If you want to get the template and its guide (which has some bonus tips), sign-up for free access to the Family History Month 2019 Collection. The guide may have already been sent out when you see this but I'll be compiling a complete Guide to the Collection which will be emailed after the Collection is closed to new sign-ups.





Comments

  1. Perfect timing! I am in the BU Principles Class and this week's unit is about creating a research plan. I have printed your template and added it to my note.
    Thank you!

    ReplyDelete
  2. I took one of my brick walls and used your post to write a research plan to find the missing marriage (and parents). I was amazed (and a little embarrassed as I have always skipped formalising this step) how much I knew as background to the problem and how many lines of enquiry have now occurred to me - it is going to have to break into another 4 plans to cover the ground in doable tasks.

    Thank you for sharing your thoughts in such a clear way - my research skills have just taken another leap forward.

    ReplyDelete
    Replies
    1. I totally understand, WRITING up research is always like magic. I learned this in an equally "embarrasing" way. I actually started writing up a report (for myself) on a family. I got to the first child (not my ancestor) and started writing his summary. I didn't know what had happened to him and began to fumble over writing his summary.

      And then I really looked at what I knew (the info I was writing from) and realized I had him in the 1860 census and then *poof* gone. Yeah, he died in the Civil War. That should have been obvious and I should have been writing a research plan, not a report!

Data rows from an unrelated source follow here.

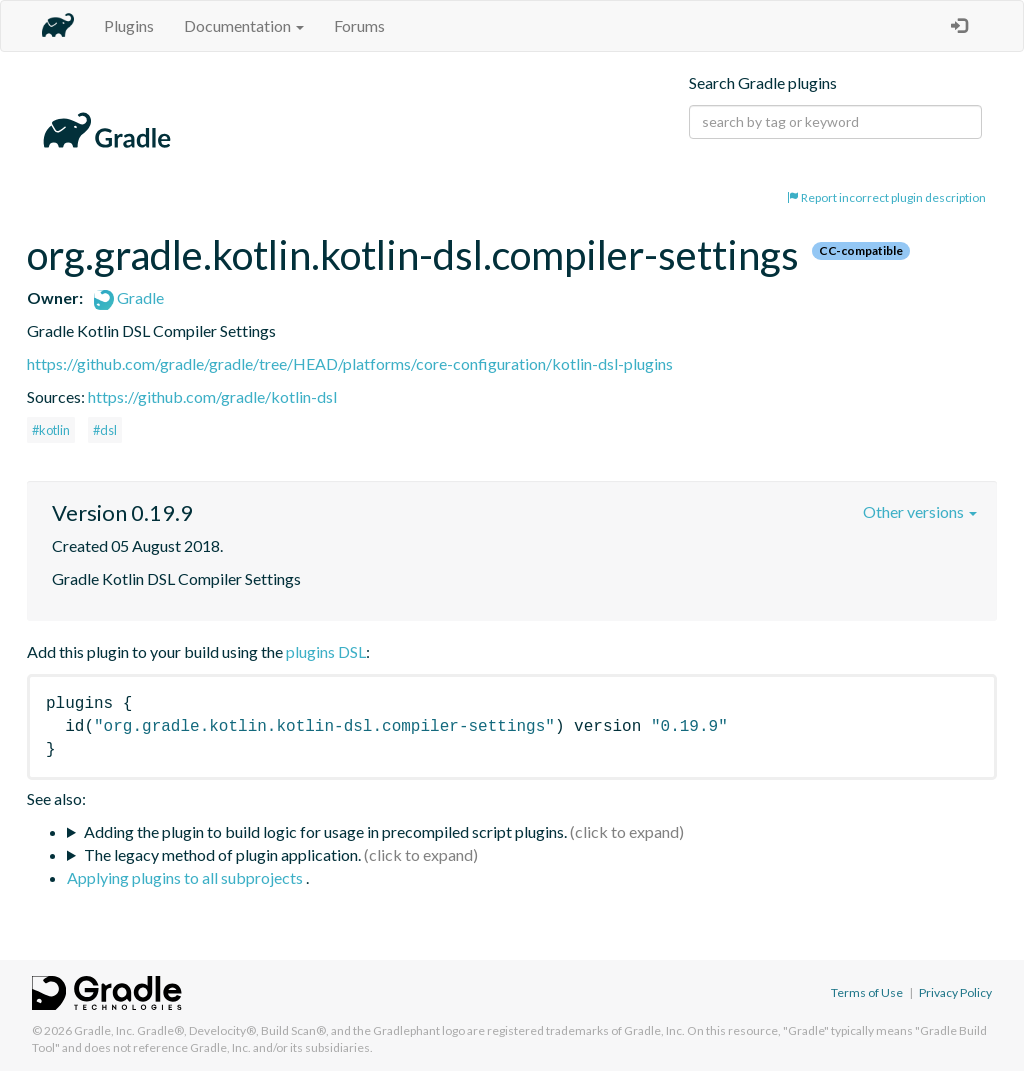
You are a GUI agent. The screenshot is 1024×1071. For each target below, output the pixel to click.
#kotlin (51, 430)
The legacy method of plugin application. (222, 854)
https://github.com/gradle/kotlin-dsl (212, 396)
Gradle (129, 297)
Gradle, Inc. (104, 1030)
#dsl (105, 430)
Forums (359, 25)
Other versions (920, 511)
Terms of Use (867, 992)
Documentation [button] (244, 25)
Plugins (129, 25)
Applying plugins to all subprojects (186, 877)
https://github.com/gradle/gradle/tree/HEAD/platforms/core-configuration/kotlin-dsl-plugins (350, 363)
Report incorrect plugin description (886, 197)
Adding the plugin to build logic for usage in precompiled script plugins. (325, 831)
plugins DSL (326, 651)
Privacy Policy (955, 992)
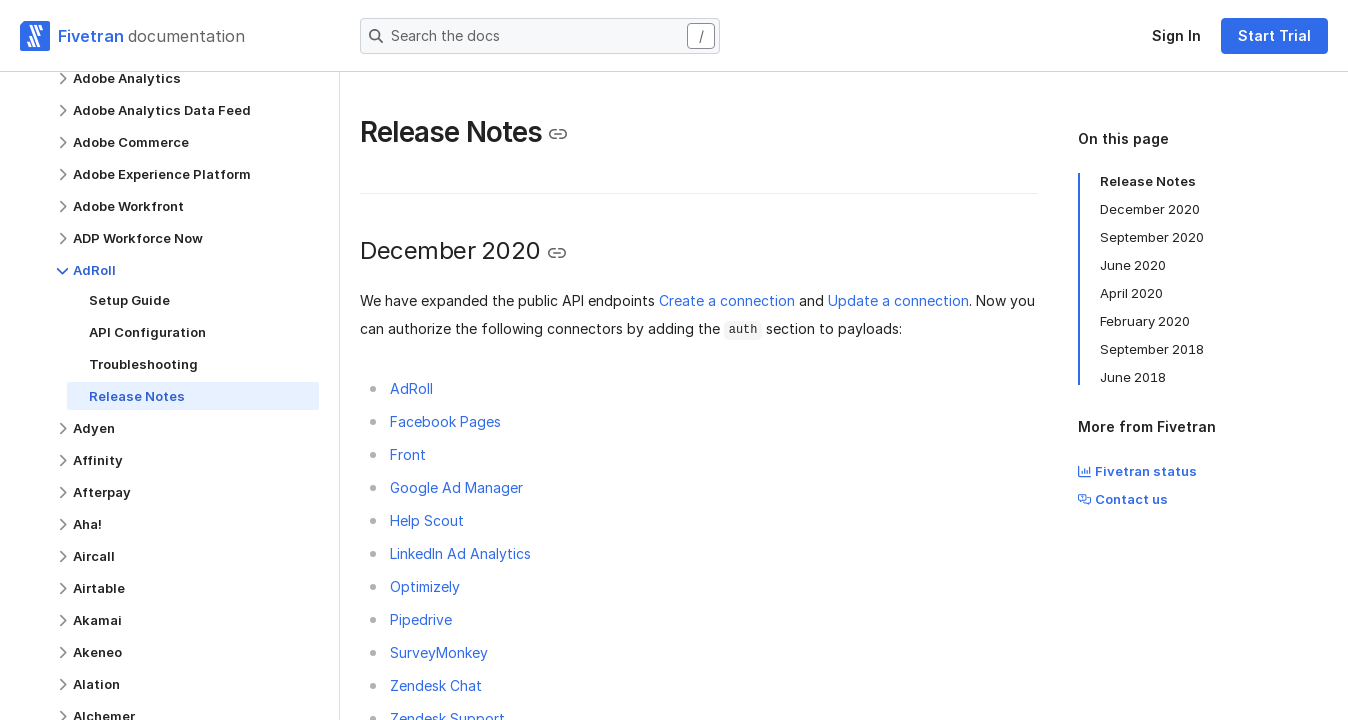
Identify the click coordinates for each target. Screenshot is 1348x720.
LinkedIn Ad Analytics (460, 553)
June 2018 (1133, 377)
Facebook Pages (445, 421)
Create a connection (727, 300)
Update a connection (898, 300)
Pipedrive (421, 619)
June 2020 (1133, 265)
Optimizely (425, 586)
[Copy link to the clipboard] (558, 134)
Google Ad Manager (456, 487)
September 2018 (1152, 349)
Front (408, 454)
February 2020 (1145, 321)
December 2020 (1150, 209)
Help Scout (427, 520)
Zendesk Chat (436, 685)
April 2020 (1131, 293)
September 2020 (1152, 237)
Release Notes (1148, 181)
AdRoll (411, 388)
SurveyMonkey (439, 652)
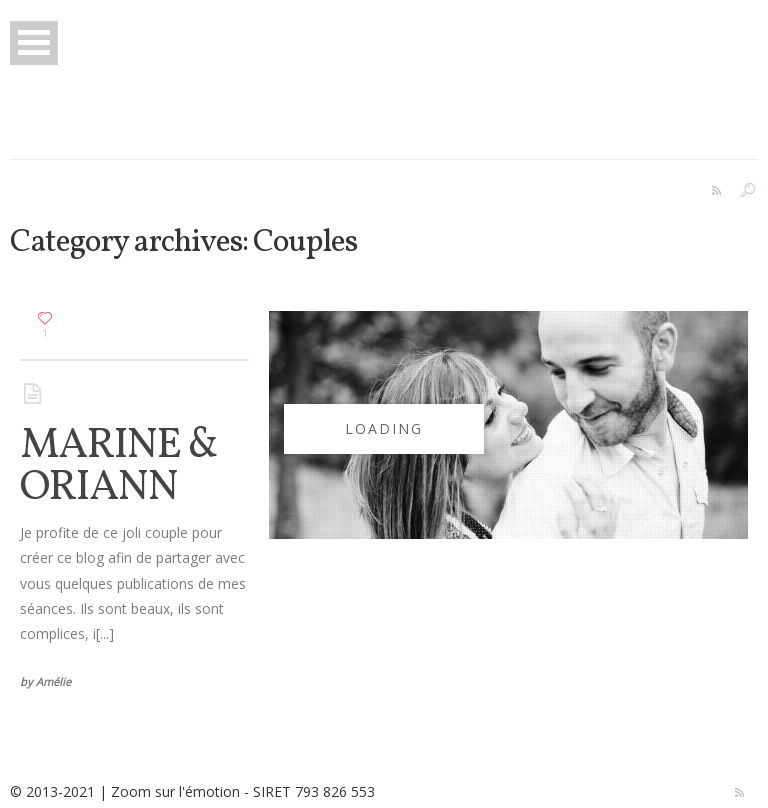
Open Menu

      I think these embarrassing writing moments are to really cement the importance of writing down what we know (whether in a plan or report or any other format) instead of just using forms or computer generated summaries (I understand, I'm always falling into this trap, especially with my personal research).

      I consider "writing it up" the only magic that happens in genealogy, and that's the first step (planning) and the last step (reporting). Not a coincidence!

      I'm so glad you've gotten this leap forward.